Geopolitics and Lessons from the Last Cold War

Description

While the United States and its partners and allies are attempting to maintain a maritime global order to foster trade, China and Russia are great continental powers increasingly fixated on dominating territory. These differences have precipitated the Second Cold War.

This seminar will start with the geopolitical cards dealt to the United States, Russia and China. We will continue by examining the views of those on both sides, who oversaw the end of the last Cold War, to explain how the democracies won without fighting a hot war.

Instructor Biography

Sarah C. M. Paine, Ph.D., is William S. Sims University professor of history and grand strategy in the maritime history department of the U.S. Naval War College. She is a prolific, award-winning author, compiling 10 years of research in Australia, China, Japan, Russia, Taiwan and the United Kingdom to form the basis for numerous publications.

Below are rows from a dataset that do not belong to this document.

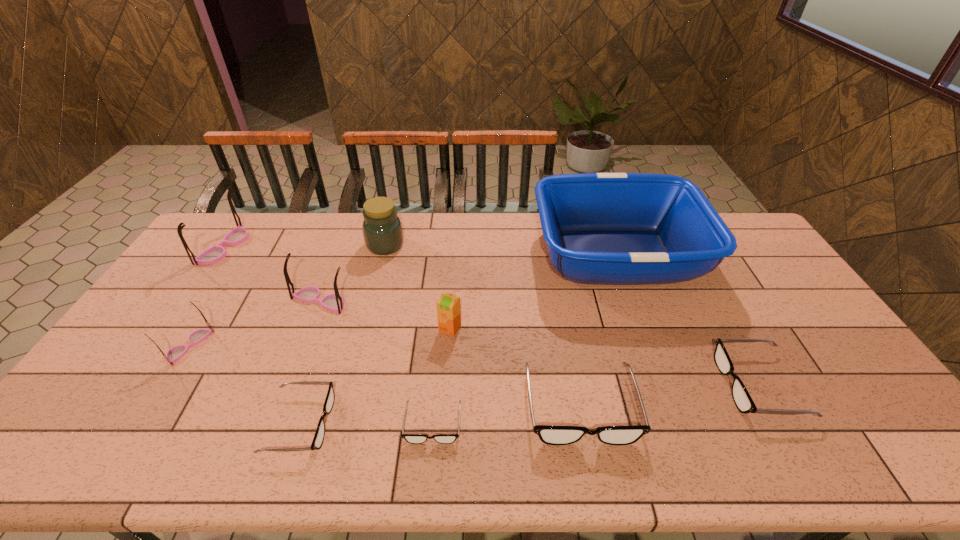 Locate an element on the screen. This screenshot has width=960, height=540. object located in the far left corner section of the desktop is located at coordinates (214, 254).

Identify the location of vacant region at the far edge of the desktop. (458, 220).

At what (x,y) coordinates should I click in order to perform the action: click on free space at the near edge. Please return your answer as a coordinate pair (x, y). The width and height of the screenshot is (960, 540). Looking at the image, I should click on (636, 447).

You are a GUI agent. You are given a task and a screenshot of the screen. Output one action in this format:
    pyautogui.click(x=<x>, y=<y>)
    Task: Click on the vacant space at the left edge
    
    Given the screenshot: What is the action you would take?
    pyautogui.click(x=175, y=293)

At what (x,y) coordinates should I click in order to perform the action: click on free spot at the right edge of the desktop. Please return your answer as a coordinate pair (x, y). Looking at the image, I should click on (761, 297).

Locate an element on the screen. This screenshot has width=960, height=540. free point between the second tallest spectacles and the third black spectacles from left to right is located at coordinates (450, 354).

Locate an element on the screen. The width and height of the screenshot is (960, 540). blank region between the green jar and the third black spectacles from left to right is located at coordinates (483, 326).

Identify the location of free space between the second farthest pink spectacles and the second black spectacles from right to left. (450, 354).

The width and height of the screenshot is (960, 540). In order to click on vacant point located between the orange juice and the third biggest black spectacles in this screenshot , I will do `click(375, 376)`.

You are a GUI agent. You are given a task and a screenshot of the screen. Output one action in this format:
    pyautogui.click(x=<x>, y=<y>)
    Task: Click on the free space between the second smallest pink spectacles and the farthest pink spectacles
    
    Given the screenshot: What is the action you would take?
    pyautogui.click(x=272, y=274) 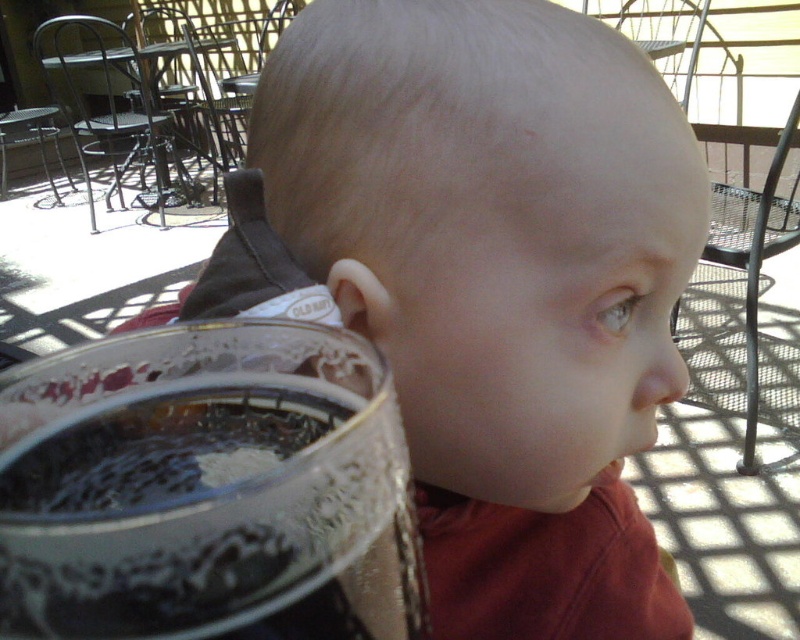 Can you confirm if matte glass cup at center-left is positioned above clear glass beer glass at lower left?

No, matte glass cup at center-left is not above clear glass beer glass at lower left.

Is matte glass cup at center-left to the right of clear glass beer glass at lower left from the viewer's perspective?

Yes, matte glass cup at center-left is to the right of clear glass beer glass at lower left.

Who is more forward, (440, 220) or (140, 376)?

Point (140, 376) is more forward.

Locate an element on the screen. Image resolution: width=800 pixels, height=640 pixels. matte glass cup at center-left is located at coordinates (492, 284).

Among these are: “The Japanese Empire,” “Wars for Asia, 1911-1949” and “Imperial Rivals: China, Russia and Their Disputed Frontier.” She has also written “Nation Building, State Building, and Economic Development,” Modern China: Continuity and Change 1644 to the Present,” as well as five naval books, including “Naval Blockades and Seapower: Strategies and Counter-Strategies 1805-2005” and “New Theaters of Naval Warfare.” Most recently she co-edited “From Quills to Tweets: How America Communicates about War and Revolution.” Sarah’s degrees include a B.A. in Latin American Studies from Harvard University, an M.I.A. from Columbia University School for International and Public Affairs, and M.A. in Russian from Middlebury College and a Ph.D. in history from Columbia University. She is currently working on a history of the Cold War.